The outer shell leaves two tabs from the hard inner shell exposed on either side, allowing it to snap into the belt clip firmly. Given that the belt clip works best horizontally, it’s puzzling that the clip can only attach to your belt vertically. I’d have liked to see an option to rotate the belt clip to work either way, and instead settled for running the clip through a loop on my jeans rather than clipping it over my belt directly.
I was skeptical of the built-in screen protector at first, though I needn’t have worried. The case is well-engineered and there’s no gap between your phone and the screen protector. It’s not perfect (an occasional bit of friction might stop you completing a word using gesture input), but it did allow me to use the phone with wet fingers. Daylight visibility is decreased slightly, but it’s nothing you can’t compensate for with screen brightness. If you use polarised sunglasses, you might find the screen looks a little funky through them – this isn’t unusual for smartphone screens, though.

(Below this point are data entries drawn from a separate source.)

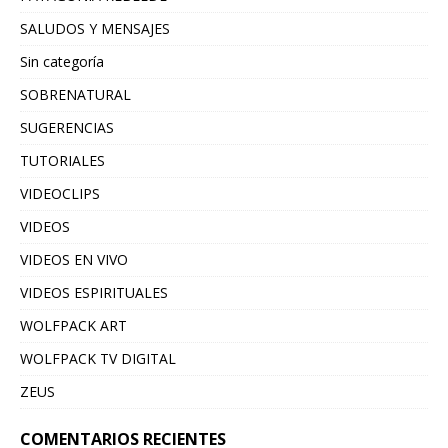
SALUDOS Y MENSAJES
Sin categoría
SOBRENATURAL
SUGERENCIAS
TUTORIALES
VIDEOCLIPS
VIDEOS
VIDEOS EN VIVO
VIDEOS ESPIRITUALES
WOLFPACK ART
WOLFPACK TV DIGITAL
ZEUS
COMENTARIOS RECIENTES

Ultimately, I feel the Defender is probably a step too far for me for everyday use – it’s simply too bulky. I could see my way clear to using it if I were often in an environment where my phone might see unexpected impacts, but I don’t work in that kind of environment (and my phone is in my bag while I’m riding).
I was surprised how much I liked the Commuter case, though – despite the added heft, it’s a decent trade-off for device protection, and it felt reassuringly good in my hand. I’d like to keep a Commuter on my S4, which is probably the highest praise I can give it.